Вдруг во время одной из фигур, когда Псы и Волчицы оказались на самых отдаленных краях того круга, что вытанцовывался, они метнулись навстречу: два белых вихря и в ответ две темные молнии, одна побольше, другая поменее. И почти сомкнулись, соприкоснулись боками. Упали на снег, взвихрив холодную пыль и тут же, в падении, разворачиваясь, будто рыцари в конном состязании. Снова полетели навстречу друг другу и снова уклонились в последнее мгновение, обдав нас снегом. Танец атак и избежаний, дерзостей и уступок – он творился так же напоказ, как и турнирный, но был и становился чем-то гораздо большим. Заклиналось – этими рискованными движениями – нечто высшее, бросался вызов, вынимался жребий.

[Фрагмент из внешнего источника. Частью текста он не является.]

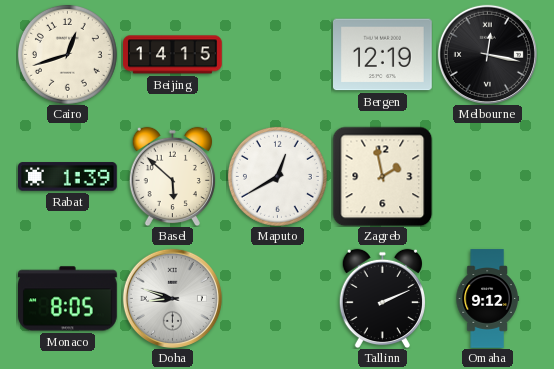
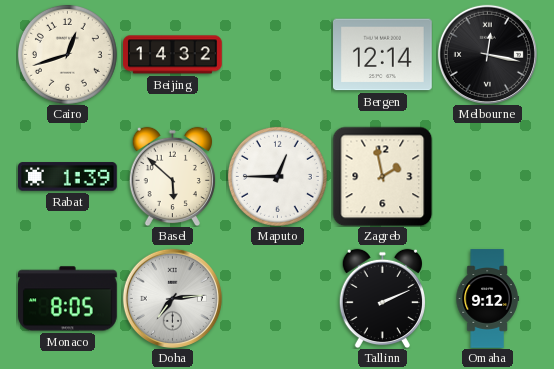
Beijing: 14:15 -> 14:32
Bergen: 12:19 -> 12:14
Maputo: 12:40 -> 12:45
Doha: 8:48 -> 7:14
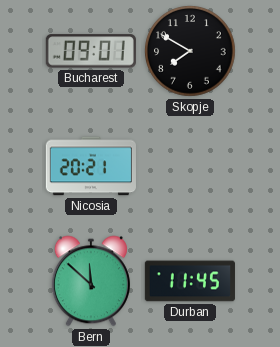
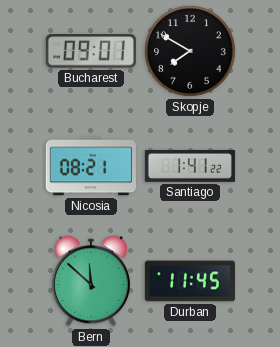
Nicosia: 20:21 -> 08:21
Santiago: none -> 1:41
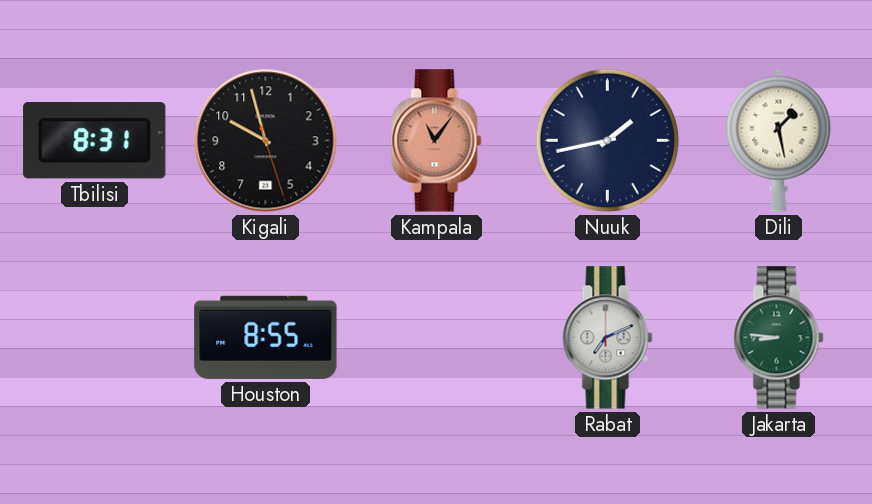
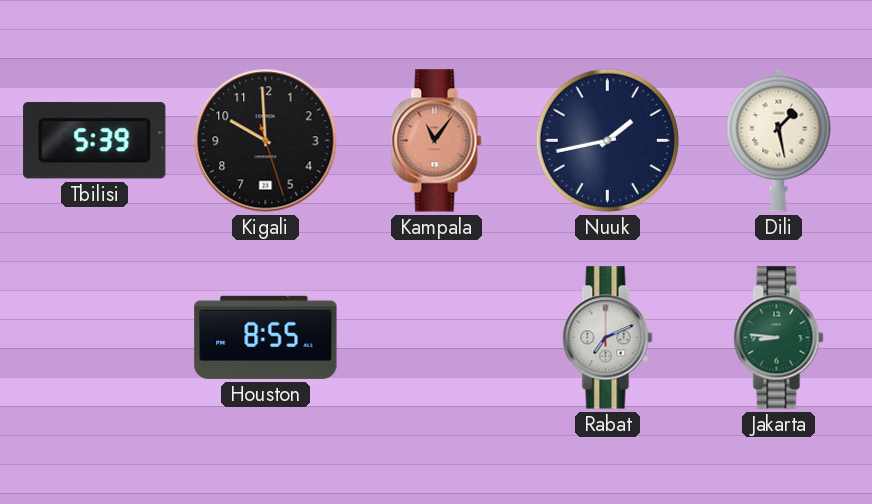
Tbilisi: 8:31 -> 5:39
Kigali: 9:57 -> 9:59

Дерзновение… Я начинала понимать – и мне помогал не столько мой кхондский опыт, не столько давнее знание звериных повадок, сколько интуиция, – что эти четверо многим таки рискуют. Их сила превосходила человеческую во много раз: это можно было сравнить с битвой маленьких, как подростки, каратистов, что способны ударом ладони проломить стену. Скользящие касания боков, морд и когтей казались легче крыла бабочки, но будучи прямее направлены, могли провести борозду в теле противника или смять его в лепешку. В том, что этого, однако, не происходило, все более виделось чудо.
Снова бесконечность кружения – но такая напряженная, что меня бросило в пот. Они начали разгон с мерного шага, что все ускорялся и расширял себе поле, вынуждая зрителей тесниться. И вдруг бросились как-то иначе прежнего, разведя лапы – и грудь в грудь! Я тихо (надеюсь, что тихо) ахнула. Взлетело искристое облако…
В один-единственный краткий миг пред нами явились четыре тонких силуэта: высокая девушка опиралась на руку худощавого юнца, оба нагие, – и другая полусидела на корточках, а на ее колени оперся небольшой, слегка похожий на малого мунка рыжий кауранг, вытянувши себя в струну и обратив к ее лицу нежную морду. Потом все вернулось назад: четыре Пса стояли перед нами, и дамы внаклон прижимались к плечу своих избранников. Зрелище трогательное и по некоей причине вовсе не комичное.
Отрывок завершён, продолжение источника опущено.